Message par bruce randylan »

Quelques mots sur le diptyque Ninjutsu 1 et 2 aka Secret Scrolls (Yagyû bugeichô et Yagyû bugeichô: Sôryû hiken en 1957/1958)
ImageImage

Le clan Yagyu a caché 3 parchemins contenant de précieux secrets qui, réunis, pourraient déstabiliser leur pouvoir. Découvrant ça, leur rivaux Kasumi tentent de s'en emparer et envoie plusieurs ninja tandis qu'un des parchemins en question tombent par hasard dans les mains d'une princesse d'un clan déchu.

Avec sa construction chorale jonglant entre ses multiples personnages, on devine un roman dense ayant servi au scénario.
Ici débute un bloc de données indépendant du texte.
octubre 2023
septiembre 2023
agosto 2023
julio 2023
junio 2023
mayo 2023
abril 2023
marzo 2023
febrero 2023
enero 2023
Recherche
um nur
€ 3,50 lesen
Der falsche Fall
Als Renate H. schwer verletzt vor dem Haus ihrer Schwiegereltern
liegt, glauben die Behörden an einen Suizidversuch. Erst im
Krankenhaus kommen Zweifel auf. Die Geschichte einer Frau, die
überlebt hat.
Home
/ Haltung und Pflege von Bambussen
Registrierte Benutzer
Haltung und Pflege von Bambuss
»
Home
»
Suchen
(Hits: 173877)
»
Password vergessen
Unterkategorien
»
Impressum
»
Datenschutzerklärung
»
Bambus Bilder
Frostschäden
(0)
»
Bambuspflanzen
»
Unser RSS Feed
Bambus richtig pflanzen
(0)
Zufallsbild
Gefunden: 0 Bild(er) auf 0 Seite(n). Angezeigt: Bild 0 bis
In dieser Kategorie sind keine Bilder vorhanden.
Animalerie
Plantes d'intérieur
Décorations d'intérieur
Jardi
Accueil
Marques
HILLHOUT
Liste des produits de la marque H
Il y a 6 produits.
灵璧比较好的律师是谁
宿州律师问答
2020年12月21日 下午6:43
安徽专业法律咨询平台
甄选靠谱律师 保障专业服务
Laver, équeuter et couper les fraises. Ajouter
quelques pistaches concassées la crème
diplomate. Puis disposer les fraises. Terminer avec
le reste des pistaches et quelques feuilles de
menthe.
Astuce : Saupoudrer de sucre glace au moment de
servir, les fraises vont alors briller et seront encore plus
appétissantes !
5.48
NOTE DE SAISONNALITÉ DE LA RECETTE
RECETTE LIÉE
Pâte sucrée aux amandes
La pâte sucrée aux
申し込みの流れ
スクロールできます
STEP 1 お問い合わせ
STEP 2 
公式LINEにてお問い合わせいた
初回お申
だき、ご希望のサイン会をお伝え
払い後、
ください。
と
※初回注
L'adaptation en deux films de 1h40 n'est pas vraiment suffisante pour que la narration soit toujours claire et limpide, avec de gros déséquilibre (Toshiro Mifune disparait pendant presque une heure dans le second film). La dimension purement McGuffienne des 3 parchemins n'aide pas non plus pour des enjeux trop abstraits. Quant aux personnages, le manque régulier d'interaction entre eux amenuisent le récit comme la relation entre Mifune et son frère, ninja lui aussi qui a pour mission de l'assassiner. C'est plutôt dommage car certaines scènes sont assez jolies, bénéficiant d'un beau classicisme d'Inagaki (qu'on lui a souvent reproché, un peu injustement parfois à mon goût). Quand il s'en donne la peine, la mise en scène est vraiment élégante avec une belle utilisation des extérieurs, où un vrai travail de repérage a eu lieu, et de l'architecture massive de châteaux forts. De plus la photographie en couleur est soignée, sans être trop tape à l'oeil, malgré de rares transparences grossières et laides (l'incendie en arrière fond)
Par contre, il faut reconnaître qu'il est loin d'être toujours à l'aise, à commencer par les séquences mélodramatiques où il se montre d'une inspiration irrégulière tel le climax du premier épisode qui est un peu ridicule. On devine aussi que les scènes purement explicatives ou didactiques ne le motivent pas plus que ça et tombent dans un découpage basique.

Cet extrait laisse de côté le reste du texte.